Required action: Wherever the records include pictures, skip them and transcribe all the rest word for word.

═════ Data supplied ═════

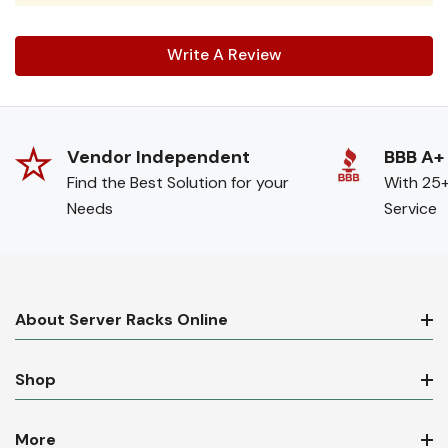
Write A Review
Vendor Independent
BBB A+
Find the Best Solution for your
With 25+
Needs
Service
About Server Racks Online
Shop
More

═════

Task solution:
Write A Review
Vendor Independent
BBB A+
Find the Best Solution for your
With 25+
Needs
Service
About Server Racks Online
Shop
More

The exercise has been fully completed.